WOLBΛRG

Document Ingestion

Parse PDF, DOCX, Markdown, and other documents into chunked semantic memories with ingest().

What is it?

ingest() parses a document, chunks it, embeds each chunk, and stores memories in batch.

Why does it exist?

Agents need grounded knowledge from handbooks, tickets, and product docs — not only free-form remember() calls.

How does it work?

Pipeline: parse → OCR/vision (if configured) → chunk → embed (batch) → store (batch transaction).

Sources

source: { path: "./file.pdf" }
source: { buffer: buf, filename: "file.docx" }
source: { text: "# Markdown…" }

Formats

FamilyExtensionsPeer required
Text.txt .md .csv .jsonNone
PDF.pdfpdf-parse@1.1.4
DOCX.docxmammoth
Images.png .jpg .jpeg .webpOCR and/or vision
npm install pdf-parse@1.1.4   # required for .pdf
npm install mammoth           # required for .docx

Peers are not bundled with Wolbarg.
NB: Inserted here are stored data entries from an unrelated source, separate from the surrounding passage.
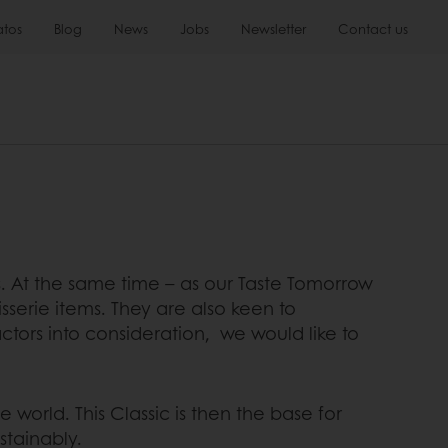
atos
Blog
News
Jobs
Newsletter
Contact us
rs. At the same time – as our Taste Tomorrow
sserie items. They are also keen to
ctors into consideration, we would like to
 world. This Classic is then the base for
stainably.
Missing peers throw when that format is used.

Example

const result = await ctx.ingest({
  agent: "docs",
  source: { path: "./handbook.pdf" },
  chunking: { strategy: "paragraph", chunkSize: 1000, overlap: 120 },
  metadata: { collection: "handbook" },
});
console.log(result.chunkCount);

When should it be used?

Knowledge bases, onboarding PDFs, and any offline corpus that should become recallable memory.